• Exercise directions: Find how many lines in the data below mention "their". Give the number only.
● ● ●
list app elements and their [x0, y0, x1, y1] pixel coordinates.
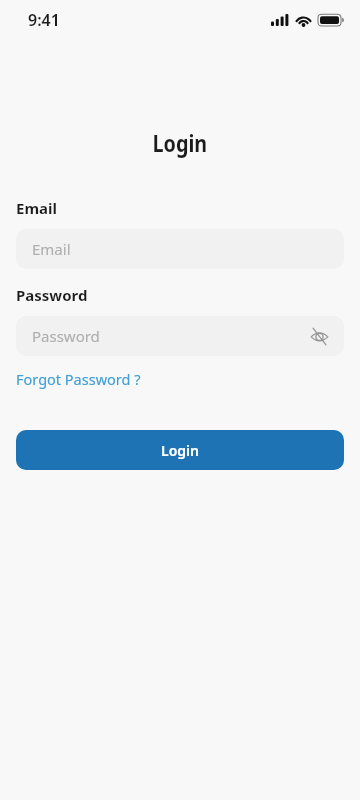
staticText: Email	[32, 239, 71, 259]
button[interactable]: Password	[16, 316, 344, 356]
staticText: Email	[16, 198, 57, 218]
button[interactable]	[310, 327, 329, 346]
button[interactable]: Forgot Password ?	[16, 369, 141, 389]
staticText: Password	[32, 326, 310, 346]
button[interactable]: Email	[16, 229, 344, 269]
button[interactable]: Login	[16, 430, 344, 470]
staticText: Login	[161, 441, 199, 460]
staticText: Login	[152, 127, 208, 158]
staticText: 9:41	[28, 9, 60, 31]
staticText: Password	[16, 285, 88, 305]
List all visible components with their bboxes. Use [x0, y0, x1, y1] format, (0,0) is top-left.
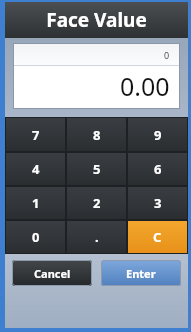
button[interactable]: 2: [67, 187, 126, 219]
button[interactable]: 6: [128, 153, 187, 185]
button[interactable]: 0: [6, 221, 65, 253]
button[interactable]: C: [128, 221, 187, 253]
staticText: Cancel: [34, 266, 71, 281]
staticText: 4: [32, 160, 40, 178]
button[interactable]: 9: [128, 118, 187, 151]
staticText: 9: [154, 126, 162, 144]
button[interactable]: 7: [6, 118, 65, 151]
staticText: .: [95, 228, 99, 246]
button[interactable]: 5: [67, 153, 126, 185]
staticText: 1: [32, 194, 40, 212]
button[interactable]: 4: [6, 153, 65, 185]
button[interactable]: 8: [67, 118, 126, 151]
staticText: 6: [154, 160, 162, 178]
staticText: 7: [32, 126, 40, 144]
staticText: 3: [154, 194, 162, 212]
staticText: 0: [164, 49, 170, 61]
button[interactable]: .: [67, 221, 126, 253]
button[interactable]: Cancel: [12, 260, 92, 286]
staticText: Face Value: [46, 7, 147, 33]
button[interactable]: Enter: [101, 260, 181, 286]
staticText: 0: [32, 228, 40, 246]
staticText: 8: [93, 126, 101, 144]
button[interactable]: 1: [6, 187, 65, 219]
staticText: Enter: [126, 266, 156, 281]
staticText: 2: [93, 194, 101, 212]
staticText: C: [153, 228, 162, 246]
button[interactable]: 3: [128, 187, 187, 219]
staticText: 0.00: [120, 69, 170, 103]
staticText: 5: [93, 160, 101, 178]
● ● ●
• Worked solution: 2